--- RECORDS TO USE Enclosed Below ---

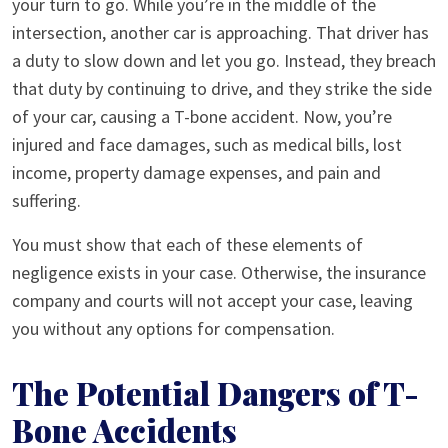
your turn to go. While you’re in the middle of the
intersection, another car is approaching. That driver has
a duty to slow down and let you go. Instead, they breach
that duty by continuing to drive, and they strike the side
of your car, causing a T-bone accident. Now, you’re
injured and face damages, such as medical bills, lost
income, property damage expenses, and pain and
suffering.
You must show that each of these elements of
negligence exists in your case. Otherwise, the insurance
company and courts will not accept your case, leaving
you without any options for compensation.
The Potential Dangers of T-
Bone Accidents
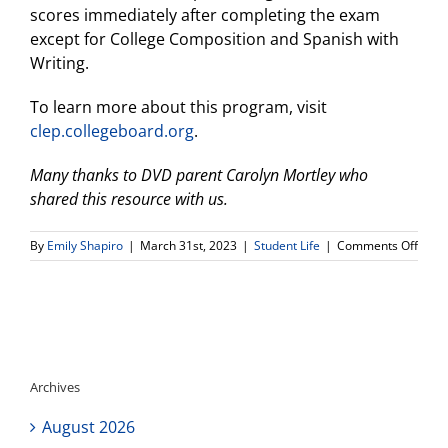
scores immediately after completing the exam
except for College Composition and Spanish with
Writing.
To learn more about this program, visit
clep.collegeboard.org
.
Many thanks to DVD parent Carolyn Mortley who
shared this resource with us.
on
By
Emily Shapiro
|
March 31st, 2023
|
Student Life
|
Comments Off
Usin
CLEP
Exam
to
Earn
Colle
Credi
Archives
August 2026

--- End of Enclosed RECORDS TO USE ---

Could every line above be set down exactly, with the pictures omitted?

▸ RESULT
your turn to go. While you’re in the middle of the
intersection, another car is approaching. That driver has
a duty to slow down and let you go. Instead, they breach
that duty by continuing to drive, and they strike the side
of your car, causing a T-bone accident. Now, you’re
injured and face damages, such as medical bills, lost
income, property damage expenses, and pain and
suffering.
You must show that each of these elements of
negligence exists in your case. Otherwise, the insurance
company and courts will not accept your case, leaving
you without any options for compensation.
The Potential Dangers of T-
Bone Accidents
scores immediately after completing the exam
except for College Composition and Spanish with
Writing.
To learn more about this program, visit
clep.collegeboard.org
.
Many thanks to DVD parent Carolyn Mortley who
shared this resource with us.
on
By
Emily Shapiro
|
March 31st, 2023
|
Student Life
|
Comments Off
Usin
CLEP
Exam
to
Earn
Colle
Credi
Archives
August 2026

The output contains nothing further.